Page-level text extractions:
# # # #
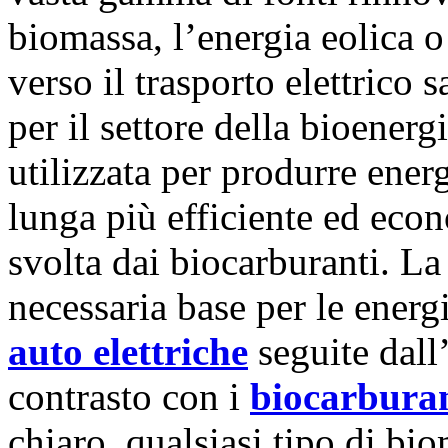
biomassa, l’energia eolica o
verso il trasporto elettrico
per il settore della bioener
utilizzata per produrre energ
lunga più efficiente ed eco
svolta dai biocarburanti. La
necessaria base per le energi
auto elettriche
seguite dall’
contrasto con i
biocarbura
chiaro, qualsiasi tipo di bio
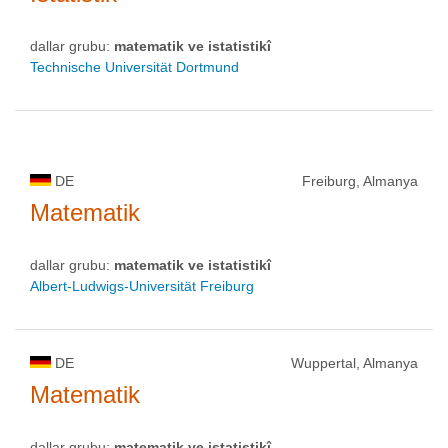
dallar grubu:
matematik ve istatistikî
Technische Universität Dortmund
DE
Freiburg, Almanya
Matematik
dallar grubu:
matematik ve istatistikî
Albert-Ludwigs-Universität Freiburg
DE
Wuppertal, Almanya
Matematik
dallar grubu:
matematik ve istatistikî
# # # #
**WHAT TO WORK ON:** Copy out all the records exactly as they read, and omit the pictures.

**SOLVED PROBLEM:**
biomassa, l’energia eolica o
verso il trasporto elettrico
per il settore della bioener
utilizzata per produrre energ
lunga più efficiente ed eco
svolta dai biocarburanti. La
necessaria base per le energi
auto elettriche
seguite dall’
contrasto con i
biocarbura
chiaro, qualsiasi tipo di bio
dallar grubu:
matematik ve istatistikî
Technische Universität Dortmund
DE
Freiburg, Almanya
Matematik
dallar grubu:
matematik ve istatistikî
Albert-Ludwigs-Universität Freiburg
DE
Wuppertal, Almanya
Matematik
dallar grubu:
matematik ve istatistikî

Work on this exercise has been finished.